EXERCISE DESCRIPTION: Check each line of the listing below for the string "voor", then give only the number of lines where it occurs.

DATA RECORDS:
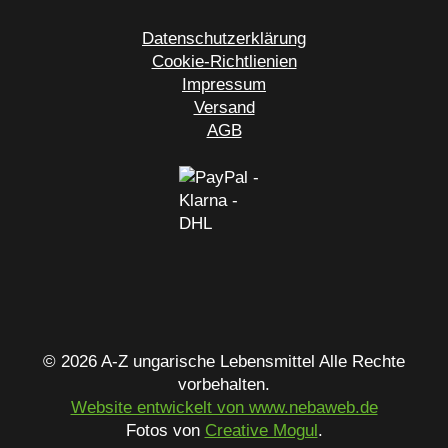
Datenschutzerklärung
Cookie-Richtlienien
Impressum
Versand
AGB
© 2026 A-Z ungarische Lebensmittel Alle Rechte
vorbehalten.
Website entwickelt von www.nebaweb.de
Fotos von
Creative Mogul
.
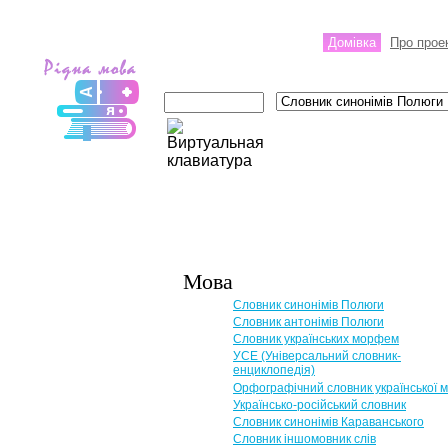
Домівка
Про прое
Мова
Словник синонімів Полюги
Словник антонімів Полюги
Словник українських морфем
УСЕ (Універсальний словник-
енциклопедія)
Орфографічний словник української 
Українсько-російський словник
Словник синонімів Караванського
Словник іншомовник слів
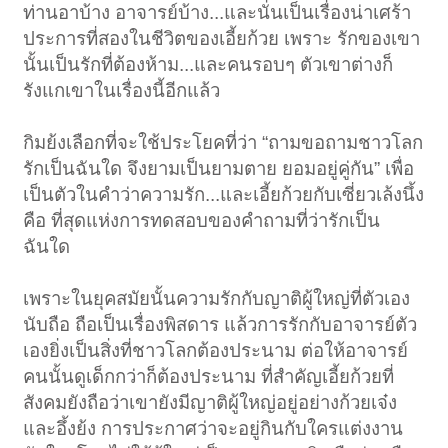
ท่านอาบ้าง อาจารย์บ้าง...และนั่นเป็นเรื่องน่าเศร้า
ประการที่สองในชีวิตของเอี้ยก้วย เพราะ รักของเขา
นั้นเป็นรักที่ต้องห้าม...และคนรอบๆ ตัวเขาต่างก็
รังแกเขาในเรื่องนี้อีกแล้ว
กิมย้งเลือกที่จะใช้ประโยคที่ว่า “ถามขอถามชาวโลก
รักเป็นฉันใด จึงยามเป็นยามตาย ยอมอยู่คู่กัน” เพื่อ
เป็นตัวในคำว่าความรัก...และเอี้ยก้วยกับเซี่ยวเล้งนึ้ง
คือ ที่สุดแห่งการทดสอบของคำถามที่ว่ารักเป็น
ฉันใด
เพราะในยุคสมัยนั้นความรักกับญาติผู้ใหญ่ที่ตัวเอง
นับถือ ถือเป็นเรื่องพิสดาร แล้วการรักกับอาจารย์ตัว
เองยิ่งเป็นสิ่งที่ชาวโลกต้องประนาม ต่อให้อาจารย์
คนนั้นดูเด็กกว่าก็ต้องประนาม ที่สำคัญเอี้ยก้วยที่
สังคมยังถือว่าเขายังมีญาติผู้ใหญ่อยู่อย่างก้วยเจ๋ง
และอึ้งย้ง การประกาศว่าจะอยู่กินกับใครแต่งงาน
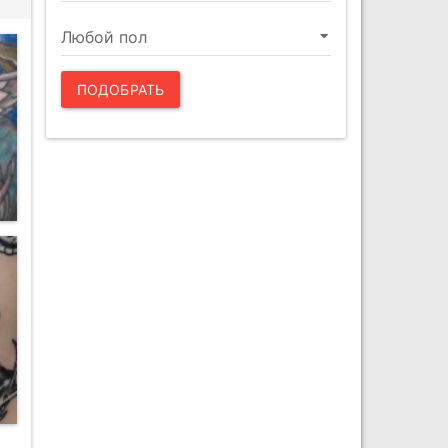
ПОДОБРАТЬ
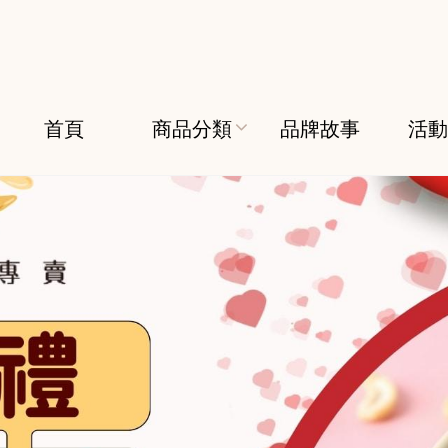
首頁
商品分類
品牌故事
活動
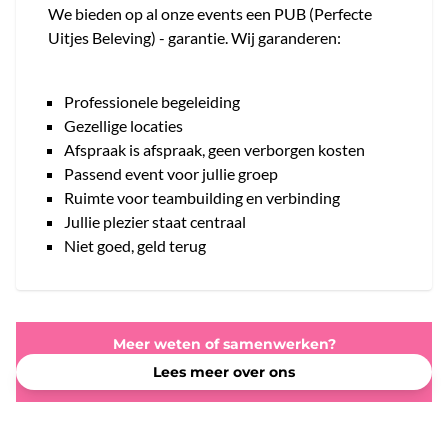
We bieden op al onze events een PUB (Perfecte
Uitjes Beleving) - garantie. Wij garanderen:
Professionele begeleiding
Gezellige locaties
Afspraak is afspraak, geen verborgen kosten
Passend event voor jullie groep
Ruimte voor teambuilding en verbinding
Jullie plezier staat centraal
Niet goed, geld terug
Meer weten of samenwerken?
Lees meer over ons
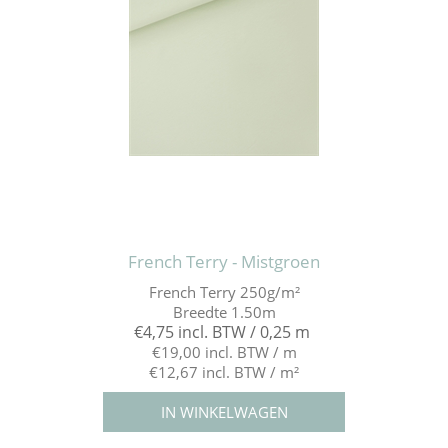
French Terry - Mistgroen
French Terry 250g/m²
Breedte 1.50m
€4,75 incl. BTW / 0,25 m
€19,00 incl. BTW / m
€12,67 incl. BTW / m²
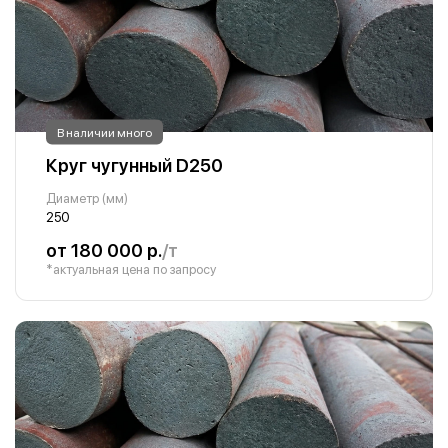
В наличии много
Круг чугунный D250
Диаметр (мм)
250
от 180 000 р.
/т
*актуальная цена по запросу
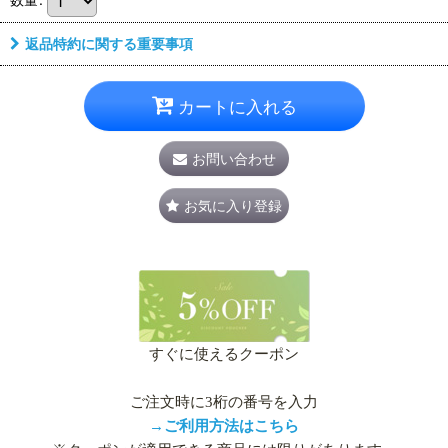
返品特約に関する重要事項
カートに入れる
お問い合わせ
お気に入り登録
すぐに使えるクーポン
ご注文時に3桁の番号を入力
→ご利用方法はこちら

OUTPUT OF THE TASK: 2